(Exercise input Opens)
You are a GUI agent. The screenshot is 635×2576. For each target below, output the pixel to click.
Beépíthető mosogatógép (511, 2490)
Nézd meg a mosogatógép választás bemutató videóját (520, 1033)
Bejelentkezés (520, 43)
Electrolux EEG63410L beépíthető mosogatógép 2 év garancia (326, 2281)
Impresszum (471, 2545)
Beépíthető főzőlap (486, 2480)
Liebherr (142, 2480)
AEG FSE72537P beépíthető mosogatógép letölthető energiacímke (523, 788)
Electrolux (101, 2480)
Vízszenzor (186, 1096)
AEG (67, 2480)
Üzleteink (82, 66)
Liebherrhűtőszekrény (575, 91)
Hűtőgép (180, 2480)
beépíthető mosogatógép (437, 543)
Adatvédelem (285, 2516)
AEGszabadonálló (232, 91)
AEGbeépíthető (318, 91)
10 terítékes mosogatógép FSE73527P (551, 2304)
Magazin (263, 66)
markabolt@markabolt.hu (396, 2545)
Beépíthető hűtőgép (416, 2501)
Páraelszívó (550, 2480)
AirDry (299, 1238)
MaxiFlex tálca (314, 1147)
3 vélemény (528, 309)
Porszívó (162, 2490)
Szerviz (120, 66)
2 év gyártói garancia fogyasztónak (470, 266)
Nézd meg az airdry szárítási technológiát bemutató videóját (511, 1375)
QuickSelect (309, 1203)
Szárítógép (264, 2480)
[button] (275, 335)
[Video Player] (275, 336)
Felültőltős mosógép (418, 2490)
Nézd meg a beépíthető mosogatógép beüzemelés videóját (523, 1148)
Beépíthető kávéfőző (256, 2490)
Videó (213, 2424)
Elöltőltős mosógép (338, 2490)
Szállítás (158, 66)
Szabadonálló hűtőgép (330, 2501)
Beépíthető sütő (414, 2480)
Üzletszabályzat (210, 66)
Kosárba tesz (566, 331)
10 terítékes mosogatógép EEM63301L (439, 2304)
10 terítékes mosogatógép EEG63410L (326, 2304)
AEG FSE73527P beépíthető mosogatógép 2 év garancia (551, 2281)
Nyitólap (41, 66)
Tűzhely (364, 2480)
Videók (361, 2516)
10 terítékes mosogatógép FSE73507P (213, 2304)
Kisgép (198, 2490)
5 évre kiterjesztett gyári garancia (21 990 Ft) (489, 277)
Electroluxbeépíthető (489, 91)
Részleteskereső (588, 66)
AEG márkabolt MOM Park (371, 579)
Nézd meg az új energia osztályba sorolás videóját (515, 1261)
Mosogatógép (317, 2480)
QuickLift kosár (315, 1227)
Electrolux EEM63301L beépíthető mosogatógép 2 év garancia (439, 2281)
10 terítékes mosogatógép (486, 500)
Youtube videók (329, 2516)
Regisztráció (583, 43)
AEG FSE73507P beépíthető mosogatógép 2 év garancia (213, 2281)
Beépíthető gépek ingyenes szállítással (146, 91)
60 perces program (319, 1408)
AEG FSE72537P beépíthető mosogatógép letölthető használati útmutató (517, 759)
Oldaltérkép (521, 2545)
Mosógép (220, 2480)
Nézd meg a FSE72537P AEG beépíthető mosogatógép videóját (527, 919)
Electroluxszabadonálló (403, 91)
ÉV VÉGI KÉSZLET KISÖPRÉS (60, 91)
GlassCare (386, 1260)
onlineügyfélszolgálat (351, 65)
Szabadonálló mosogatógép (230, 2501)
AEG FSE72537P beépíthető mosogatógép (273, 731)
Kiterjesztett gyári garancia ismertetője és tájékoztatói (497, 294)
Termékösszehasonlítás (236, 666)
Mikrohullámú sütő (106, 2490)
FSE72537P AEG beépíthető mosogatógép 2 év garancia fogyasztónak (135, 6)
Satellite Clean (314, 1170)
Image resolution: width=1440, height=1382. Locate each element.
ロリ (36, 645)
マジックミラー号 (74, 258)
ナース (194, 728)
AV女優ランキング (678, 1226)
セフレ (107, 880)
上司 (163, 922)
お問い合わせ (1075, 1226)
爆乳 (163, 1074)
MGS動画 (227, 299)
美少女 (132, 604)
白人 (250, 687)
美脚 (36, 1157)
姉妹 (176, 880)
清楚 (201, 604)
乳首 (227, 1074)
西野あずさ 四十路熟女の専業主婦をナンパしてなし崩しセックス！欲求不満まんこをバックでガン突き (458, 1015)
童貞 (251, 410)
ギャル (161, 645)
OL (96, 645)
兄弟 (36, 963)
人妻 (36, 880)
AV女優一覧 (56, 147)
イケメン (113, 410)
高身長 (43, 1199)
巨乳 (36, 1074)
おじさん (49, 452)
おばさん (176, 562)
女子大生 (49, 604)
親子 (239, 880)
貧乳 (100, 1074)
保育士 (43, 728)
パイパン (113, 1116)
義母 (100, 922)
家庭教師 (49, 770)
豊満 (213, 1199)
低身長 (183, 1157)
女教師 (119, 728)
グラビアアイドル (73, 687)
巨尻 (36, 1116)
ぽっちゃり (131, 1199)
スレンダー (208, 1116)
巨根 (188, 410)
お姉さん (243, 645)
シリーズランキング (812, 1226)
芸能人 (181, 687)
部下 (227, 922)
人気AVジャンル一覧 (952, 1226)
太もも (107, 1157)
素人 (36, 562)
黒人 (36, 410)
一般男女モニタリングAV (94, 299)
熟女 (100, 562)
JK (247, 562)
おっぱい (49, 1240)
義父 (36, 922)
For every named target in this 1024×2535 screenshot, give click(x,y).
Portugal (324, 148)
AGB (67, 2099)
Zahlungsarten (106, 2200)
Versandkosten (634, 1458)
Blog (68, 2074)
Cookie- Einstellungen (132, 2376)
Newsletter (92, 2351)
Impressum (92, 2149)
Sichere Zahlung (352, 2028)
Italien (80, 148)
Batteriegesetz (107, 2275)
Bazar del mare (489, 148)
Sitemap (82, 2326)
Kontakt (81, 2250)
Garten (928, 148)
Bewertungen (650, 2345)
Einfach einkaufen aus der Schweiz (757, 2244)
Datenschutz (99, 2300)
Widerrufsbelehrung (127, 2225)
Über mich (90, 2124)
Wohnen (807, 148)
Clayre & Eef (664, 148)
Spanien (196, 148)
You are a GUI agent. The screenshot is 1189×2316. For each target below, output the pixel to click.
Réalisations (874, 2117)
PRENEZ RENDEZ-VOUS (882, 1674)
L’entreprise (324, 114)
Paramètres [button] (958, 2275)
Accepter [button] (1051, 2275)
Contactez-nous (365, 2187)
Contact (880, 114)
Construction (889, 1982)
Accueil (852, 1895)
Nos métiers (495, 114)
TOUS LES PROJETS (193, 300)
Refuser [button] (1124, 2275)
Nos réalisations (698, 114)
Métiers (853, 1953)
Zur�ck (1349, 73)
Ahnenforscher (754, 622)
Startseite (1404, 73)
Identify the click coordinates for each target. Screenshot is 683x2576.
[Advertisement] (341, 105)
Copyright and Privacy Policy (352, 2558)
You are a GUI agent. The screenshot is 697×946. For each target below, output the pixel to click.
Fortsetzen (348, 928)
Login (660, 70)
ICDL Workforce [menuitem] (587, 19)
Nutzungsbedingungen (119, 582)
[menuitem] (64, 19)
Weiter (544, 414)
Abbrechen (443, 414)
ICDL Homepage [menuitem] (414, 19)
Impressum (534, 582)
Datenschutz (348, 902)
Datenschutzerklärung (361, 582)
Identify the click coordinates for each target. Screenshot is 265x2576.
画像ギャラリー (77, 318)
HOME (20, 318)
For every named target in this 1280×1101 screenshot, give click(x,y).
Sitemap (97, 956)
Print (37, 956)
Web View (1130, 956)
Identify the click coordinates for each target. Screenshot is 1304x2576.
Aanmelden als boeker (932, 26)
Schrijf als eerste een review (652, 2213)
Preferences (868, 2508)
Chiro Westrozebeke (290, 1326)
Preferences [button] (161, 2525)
(Exercise input Closes)
## Your task
Reproduce verbatim the lines above, from the line with "Kisgép (198, 2490)" through the line with "Electrolux EEM63301L beépíthető".

## Exercise answer
Kisgép (198, 2490)
5 évre kiterjesztett gyári garancia (21 990 Ft) (489, 277)
Electroluxbeépíthető (489, 91)
Részleteskereső (588, 66)
AEG márkabolt MOM Park (371, 579)
Nézd meg az új energia osztályba sorolás videóját (515, 1261)
Mosogatógép (317, 2480)
QuickLift kosár (315, 1227)
Electrolux EEM63301L beépíthető mosogatógép 2 év garancia (439, 2281)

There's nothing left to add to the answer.